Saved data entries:
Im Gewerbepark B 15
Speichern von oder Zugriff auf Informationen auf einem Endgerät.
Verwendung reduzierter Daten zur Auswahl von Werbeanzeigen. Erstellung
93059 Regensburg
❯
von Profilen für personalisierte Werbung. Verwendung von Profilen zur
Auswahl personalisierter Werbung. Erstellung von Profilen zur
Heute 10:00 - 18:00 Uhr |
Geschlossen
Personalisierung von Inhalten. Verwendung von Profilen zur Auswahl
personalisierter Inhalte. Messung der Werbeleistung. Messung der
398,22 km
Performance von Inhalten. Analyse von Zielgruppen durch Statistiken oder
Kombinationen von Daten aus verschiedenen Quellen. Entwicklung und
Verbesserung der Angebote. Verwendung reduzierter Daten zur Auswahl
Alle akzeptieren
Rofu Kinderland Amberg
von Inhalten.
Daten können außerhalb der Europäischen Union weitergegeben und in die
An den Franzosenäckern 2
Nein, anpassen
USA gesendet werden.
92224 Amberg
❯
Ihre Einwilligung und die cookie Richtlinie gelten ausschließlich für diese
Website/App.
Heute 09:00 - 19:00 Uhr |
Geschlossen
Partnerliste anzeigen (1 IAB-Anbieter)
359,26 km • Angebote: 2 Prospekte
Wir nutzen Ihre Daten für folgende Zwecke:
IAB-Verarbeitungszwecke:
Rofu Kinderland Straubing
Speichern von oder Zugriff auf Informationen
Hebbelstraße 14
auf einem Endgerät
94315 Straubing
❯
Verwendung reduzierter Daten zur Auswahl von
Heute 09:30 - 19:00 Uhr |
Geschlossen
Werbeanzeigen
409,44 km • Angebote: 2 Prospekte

Your instructions: Line by line, please reproduce the records exactly.

Response:
Im Gewerbepark B 15
Speichern von oder Zugriff auf Informationen auf einem Endgerät.
Verwendung reduzierter Daten zur Auswahl von Werbeanzeigen. Erstellung
93059 Regensburg
❯
von Profilen für personalisierte Werbung. Verwendung von Profilen zur
Auswahl personalisierter Werbung. Erstellung von Profilen zur
Heute 10:00 - 18:00 Uhr |
Geschlossen
Personalisierung von Inhalten. Verwendung von Profilen zur Auswahl
personalisierter Inhalte. Messung der Werbeleistung. Messung der
398,22 km
Performance von Inhalten. Analyse von Zielgruppen durch Statistiken oder
Kombinationen von Daten aus verschiedenen Quellen. Entwicklung und
Verbesserung der Angebote. Verwendung reduzierter Daten zur Auswahl
Alle akzeptieren
Rofu Kinderland Amberg
von Inhalten.
Daten können außerhalb der Europäischen Union weitergegeben und in die
An den Franzosenäckern 2
Nein, anpassen
USA gesendet werden.
92224 Amberg
❯
Ihre Einwilligung und die cookie Richtlinie gelten ausschließlich für diese
Website/App.
Heute 09:00 - 19:00 Uhr |
Geschlossen
Partnerliste anzeigen (1 IAB-Anbieter)
359,26 km • Angebote: 2 Prospekte
Wir nutzen Ihre Daten für folgende Zwecke:
IAB-Verarbeitungszwecke:
Rofu Kinderland Straubing
Speichern von oder Zugriff auf Informationen
Hebbelstraße 14
auf einem Endgerät
94315 Straubing
❯
Verwendung reduzierter Daten zur Auswahl von
Heute 09:30 - 19:00 Uhr |
Geschlossen
Werbeanzeigen
409,44 km • Angebote: 2 Prospekte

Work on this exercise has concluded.